====== SUPPLIED RECORDS ======

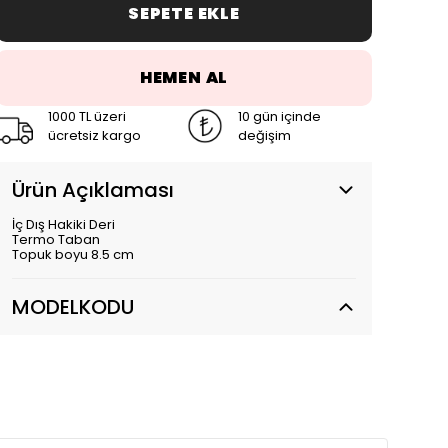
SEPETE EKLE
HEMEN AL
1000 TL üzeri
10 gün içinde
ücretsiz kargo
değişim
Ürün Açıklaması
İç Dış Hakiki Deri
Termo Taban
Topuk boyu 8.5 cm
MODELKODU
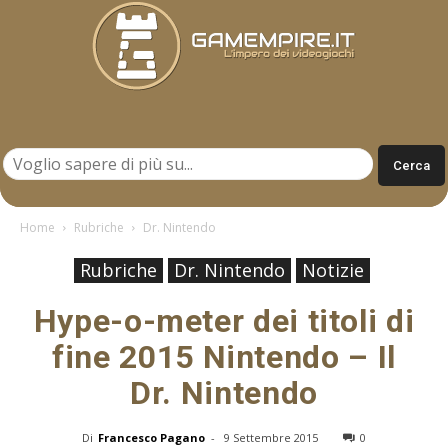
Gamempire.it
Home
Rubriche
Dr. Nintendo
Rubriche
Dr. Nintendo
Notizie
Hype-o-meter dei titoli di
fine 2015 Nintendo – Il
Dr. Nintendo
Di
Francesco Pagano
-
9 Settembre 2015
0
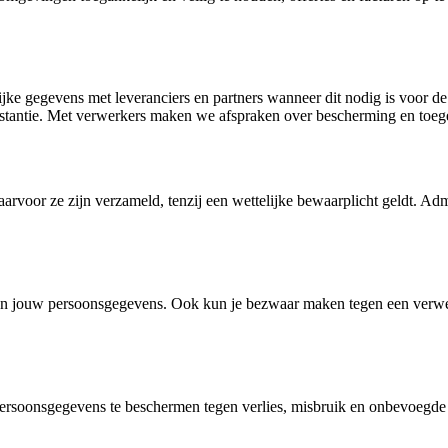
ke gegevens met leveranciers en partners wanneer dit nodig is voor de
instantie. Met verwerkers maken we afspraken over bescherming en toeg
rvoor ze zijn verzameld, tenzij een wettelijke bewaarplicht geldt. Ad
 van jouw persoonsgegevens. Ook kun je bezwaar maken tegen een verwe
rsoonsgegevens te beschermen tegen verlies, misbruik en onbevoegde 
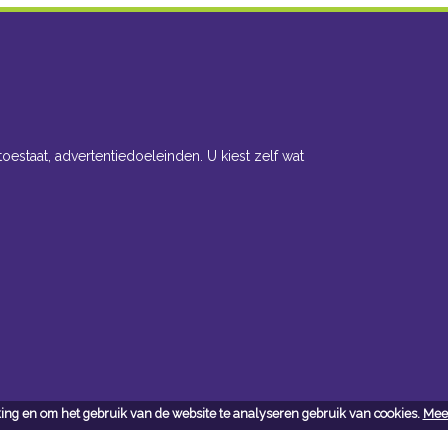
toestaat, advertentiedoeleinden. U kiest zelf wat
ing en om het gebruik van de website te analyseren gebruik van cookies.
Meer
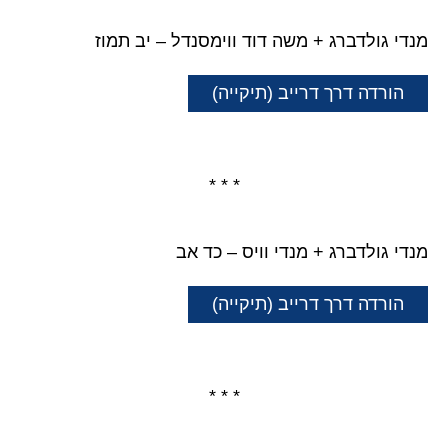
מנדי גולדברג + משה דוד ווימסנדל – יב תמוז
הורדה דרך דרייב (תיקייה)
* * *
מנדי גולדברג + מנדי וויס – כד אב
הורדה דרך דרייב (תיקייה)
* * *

======
====== SUPPLIED RECORDS ======

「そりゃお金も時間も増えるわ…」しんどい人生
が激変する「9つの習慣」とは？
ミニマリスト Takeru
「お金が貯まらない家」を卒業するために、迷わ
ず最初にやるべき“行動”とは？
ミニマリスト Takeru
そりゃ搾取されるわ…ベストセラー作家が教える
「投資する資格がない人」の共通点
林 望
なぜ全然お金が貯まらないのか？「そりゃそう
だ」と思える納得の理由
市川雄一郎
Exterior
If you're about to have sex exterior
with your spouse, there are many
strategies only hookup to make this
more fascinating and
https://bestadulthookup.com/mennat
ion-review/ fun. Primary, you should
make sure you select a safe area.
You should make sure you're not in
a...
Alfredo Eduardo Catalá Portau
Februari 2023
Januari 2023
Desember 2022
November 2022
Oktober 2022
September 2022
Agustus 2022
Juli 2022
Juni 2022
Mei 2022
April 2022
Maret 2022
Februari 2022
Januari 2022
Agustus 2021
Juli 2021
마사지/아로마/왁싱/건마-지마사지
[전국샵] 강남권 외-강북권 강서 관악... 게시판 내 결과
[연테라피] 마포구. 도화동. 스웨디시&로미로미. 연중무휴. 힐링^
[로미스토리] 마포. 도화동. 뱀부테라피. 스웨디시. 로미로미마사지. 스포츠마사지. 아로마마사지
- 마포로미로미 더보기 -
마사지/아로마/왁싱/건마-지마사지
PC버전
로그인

======

• _WORK INSTRUCTION_: Extract every line containing the string "גולדברג" from the material.

• _SOLUTION TO THIS PROBLEM_:
מנדי גולדברג + משה דוד ווימסנדל – יב תמוז
מנדי גולדברג + מנדי וויס – כד אב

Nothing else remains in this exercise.